In both protests, each person who stood up to bring attention to crimes committed by the Israeli government acted non-violently, and cooperated fully with security personnel and the police. So what was the difference? Why were we not arrested, charged and tried while the Irvine 11 were? Logically, the opposite should have been true: our target was bigger – the Prime Minister of Israel; our venue was bigger – the largest Jewish event in North America; and our protest came later – inspired in part by the brave actions of the Irvine 11. But there is one more difference, and it proved to be the crucial one: we are Jews and the Irvine 11 are Muslims.
The Irvine 11 inspired us to openly challenge propaganda that whitewashes military occupation and grave violations of human rights and international law. The Irvine 11 pushed us to name these crimes that are all but silenced in mainstream American media and discourse, and to demand that Israel’s representatives address them. The Irvine 11 reminded us of our moral responsibility to protest the Israeli military aggression that led to the deaths of over 1,400 Gazans during Operation Cast Lead in 2008-9, the humiliation and human rights abuses suffered by Palestinians on a daily basis, the illegal wall and settlements that separate Palestinians from their families and their livelihoods, and the second-class citizenship of Palestinian-Israelis.

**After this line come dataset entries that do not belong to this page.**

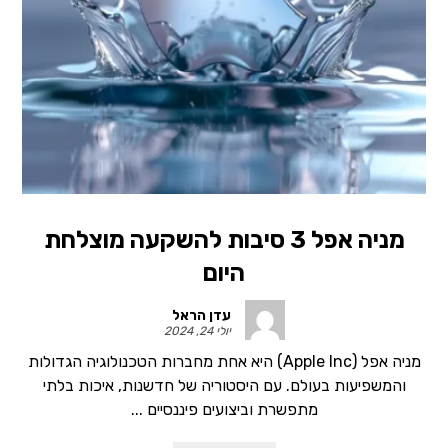
מניה אפל 3 סיבות להשקעה מוצלחת
היום
עדן הראל
יולי 24, 2024
מניה אפל (Apple Inc) היא אחת מחברות הטכנולוגיה הגדולות
והמשפיעות בעולם. עם היסטוריה של חדשנות, איכות בלתי
מתפשרת וביצועים פיננסיים ...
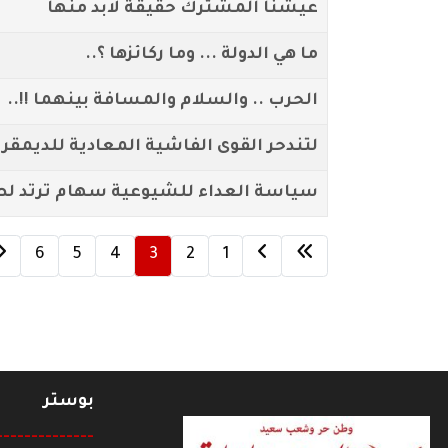
عيشنا المشترك حقيقة لابد منها
ما هي الدولة ... وما ركائزها ؟..
الحرب .. والسلام والمسافة بينهما !!..
لتندحر القوى الفاشية المعادية للديمقر
سياسة العداء للشيوعية سهام ترتد لصد
6
5
4
3
2
1
بوستر
--------------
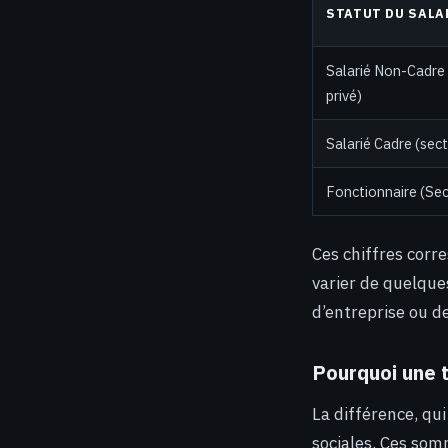
STATUT DU SALA
Salarié Non-Cadre 
privé)
Salarié Cadre (sect
Fonctionnaire (Sec
Ces chiffres cor
varier de quelque
d’entreprise ou d
Pourquoi une t
La différence, qu
sociales. Ces som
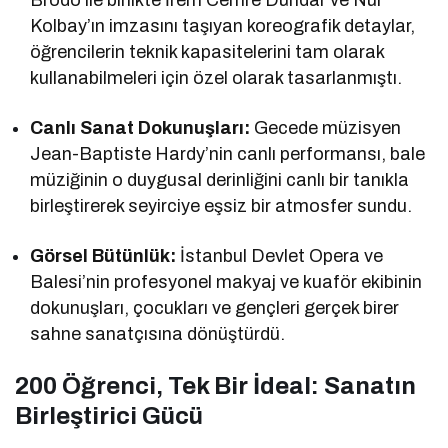
Kolbay’ın imzasını taşıyan koreografik detaylar,
öğrencilerin teknik kapasitelerini tam olarak
kullanabilmeleri için özel olarak tasarlanmıştı.
Canlı Sanat Dokunuşları:
Gecede müzisyen
Jean-Baptiste Hardy’nin canlı performansı, bale
müziğinin o duygusal derinliğini canlı bir tanıkla
birleştirerek seyirciye eşsiz bir atmosfer sundu.
Görsel Bütünlük:
İstanbul Devlet Opera ve
Balesi’nin profesyonel makyaj ve kuaför ekibinin
dokunuşları, çocukları ve gençleri gerçek birer
sahne sanatçısına dönüştürdü.
200 Öğrenci, Tek Bir İdeal: Sanatın
Birleştirici Gücü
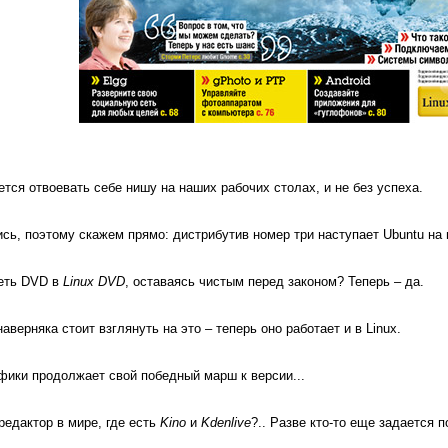
тся отвоевать себе нишу на наших рабочих сто­лах, и не без успеха.
ь, поэтому скажем прямо: дистрибутив номер три наступает Ubuntu на 
реть DVD в
Linux DVD
, оставаясь чистым перед зако­ном? Теперь – да.
вер­няка стоит взглянуть на это – теперь оно работает и в Linux.
фики продолжает свой победный марш к версии...
едак­тор в мире, где есть
Kino
и
Kdenlive
?.. Разве кто­-то еще задается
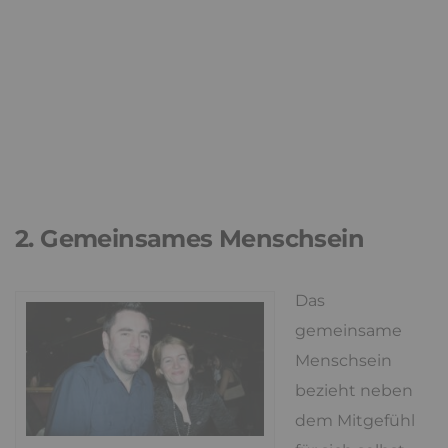
2. Gemeinsames Menschsein
Das
gemeinsame
Menschsein
bezieht neben
dem Mitgefühl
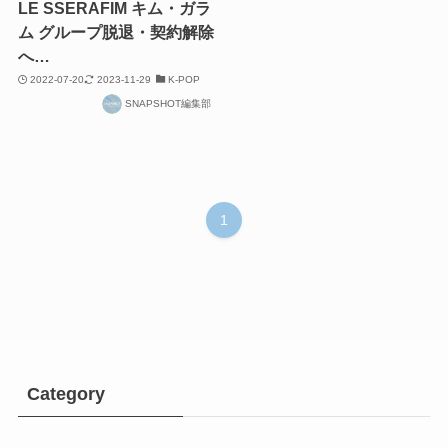
LE SSERAFIM キム・ガラ
ム グループ脱退・契約解除
へ…
2022-07-20
2023-11-29
K-POP
SNAPSHOT編集部
1
Category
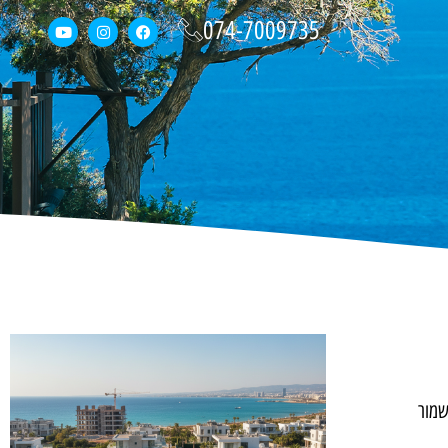
074-7009735
שמור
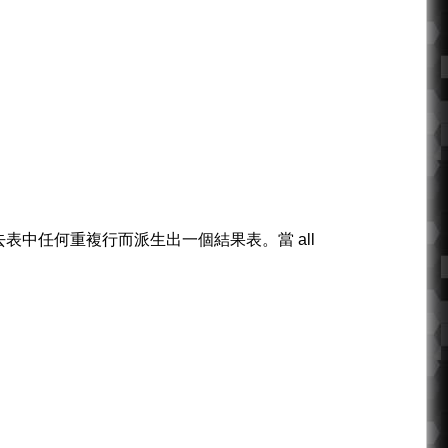
e2）並消去表中任何重複行而派生出一個結果表。當 all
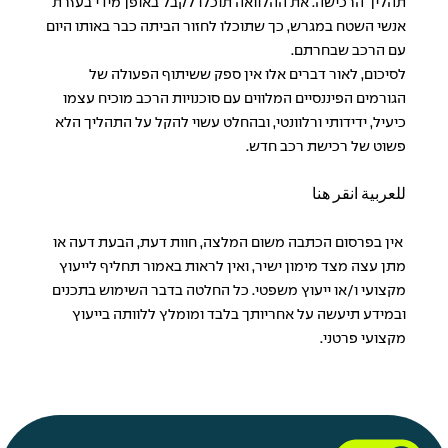
תהליך הרכישה. את ההלוואה תוכלו לקבל באופן מידי בעזרת
אנשי השטח במגרש, כך שתוכלו לחזור הביתה כבר באותו היום
עם הרכב שבחרתם.
לסיכום, לאור דברים אלו אין ספק ששיתוף הפעולה של
הגורמים הפיננסיים המלווים עם סוכנויות הרכב מוכיח עצמו
כיעיל, ידידותי ורלוונטי, ובהחלט עשוי להקל על התהליך הלא
פשוט של רכישת רכב חדש.
للعربية انقر هنا
אין בפרסום הכתבה משום המלצה, חוות דעת, הבעת דעה או
מתן עצה מצד מימון ישיר, ואין לראות באמור תחליף לייעוץ
מקצועי ו/או ייעוץ משפטי. כל החלטה בדבר השימוש בתכנים
ובמידע תיעשה על אחריותך בלבד ומומלץ ללוותה בייעוץ
מקצועי פרטני.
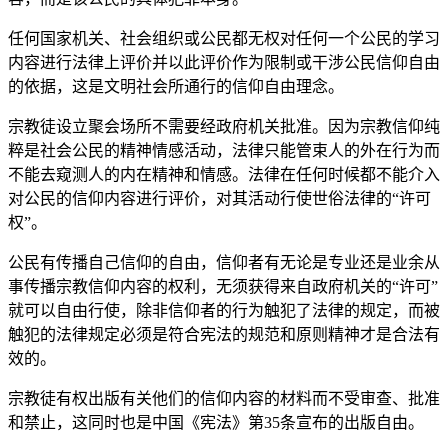
任何国家机关、社会组织或公民都无权对任何一个公民的学习
内容进行法律上评价并以此评价作为限制或干涉公民信仰自由
的依据，这是文明社会所通行的信仰自由理念。
宗教徒设立聚会场所不需要经政府机关批准。因为宗教信仰纯
粹是社会公民的精神情感活动，法律只能管束人的外在行为而
不能去窥测人的内在精神和情感。法律在任何时候都不能介入
对公民的信仰内容进行评价，对其活动行使世俗法律的“许可
权”。
公民有传播自己信仰的自由，信仰者有无论是专业还是业余从
事传播宗教信仰内容的权利，无须获得来自政府机关的“许可”
就可以自由行使，除非信仰者的行为触犯了法律的规定，而被
触犯的法律规定必须是符合宪法的规范和原则精神才是合法有
效的。
宗教徒有权出版有关他们的信仰内容的材料而不受审查、批准
和禁止，这同时也是中国《宪法》第35条宣布的出版自由。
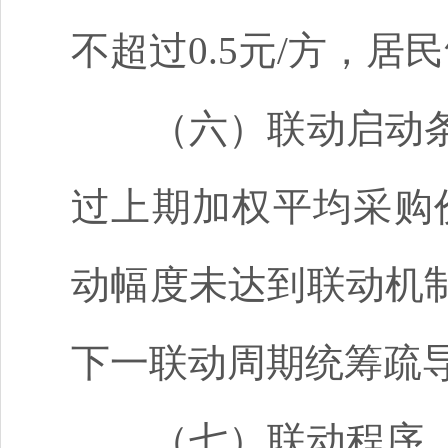
不超过
0.5元/方，
（六）联动启动
过上期加权平均采购
动幅度未达到联动机
下一联动周期统筹疏
（七）联动程序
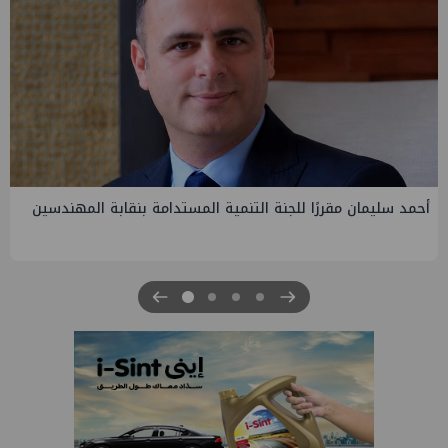
PMS تنهي أعمال إنزال الخطوط البحرية الثلاث بمشروع المرحلة
الرابعة لتنمية حقل غاز كاموس البحري التابع لشركة شمال سيناء
للبترول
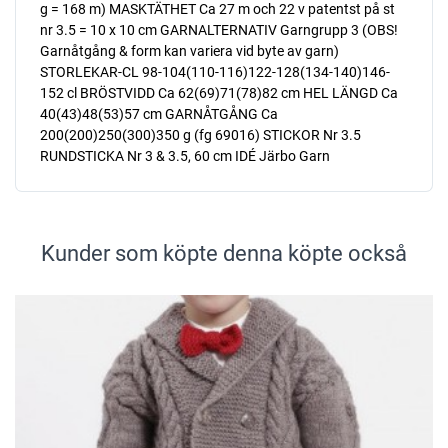
g = 168 m) MASKTÄTHET Ca 27 m och 22 v patentst på st
nr 3.5 = 10 x 10 cm GARNALTERNATIV Garngrupp 3 (OBS!
Garnåtgång & form kan variera vid byte av garn)
STORLEKAR-CL 98-104(110-116)122-128(134-140)146-
152 cl BRÖSTVIDD Ca 62(69)71(78)82 cm HEL LÄNGD Ca
40(43)48(53)57 cm GARNÅTGÅNG Ca
200(200)250(300)350 g (fg 69016) STICKOR Nr 3.5
RUNDSTICKA Nr 3 & 3.5, 60 cm IDÉ Järbo Garn
Kunder som köpte denna köpte också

But now, Orange County’s criminal justice system has sent a message that the Israeli ambassador’s right to speak without interruption is more worthy of protection than the right of American citizens to protest the illegal and unconscionable actions of Israel’s government, a government that is given access to countless forums in the United States – from New York Times op-eds, to CNN, to college campuses, to Congress – to perpetuate propaganda that whitewashes its crimes. Even more disturbing, the fact that the Irvine 11 were charged and tried while we were let off without a mark (as were other non-Muslim protesters in Orange County who later interrupted Dick Cheney and George W. Bush) is testament to the influence of Islamophobia, anti-Arab racism and blind support for Israel on contemporary American society and political discourse.
The day the Irvine 11 were convicted was a shameful day for the American legal system. The principle of free expression is fundamental to democracy, and the Irvine 11’s conviction constitutes a chilling attack on all Americans’ right to free speech. Moreover, this clear targeting of a minority group should set off alarm bells for those who abhor racism and strive for the protection of equal rights for all citizens, regardless of religion or ethnicity. We fear for those whom our justice system would silence in order to protect the powerful.
We join the administration of UC Irvine and the dean of UC Irvine’s law school, along with proponents of free speech and human rights throughout the country, in condemning the targeting of Muslim students by the Orange County District Attorney’s office. We take heart in the bravery of people just like us who are occupying cities across the United States, demanding an end to a system that privileges the voices and values of the powerful over the needs and rights of the many. We stand with the Irvine 11 as they move forward with their appeal, as we stand with all those who refuse to be cowed by state repression in the struggle for social justice. Join us today.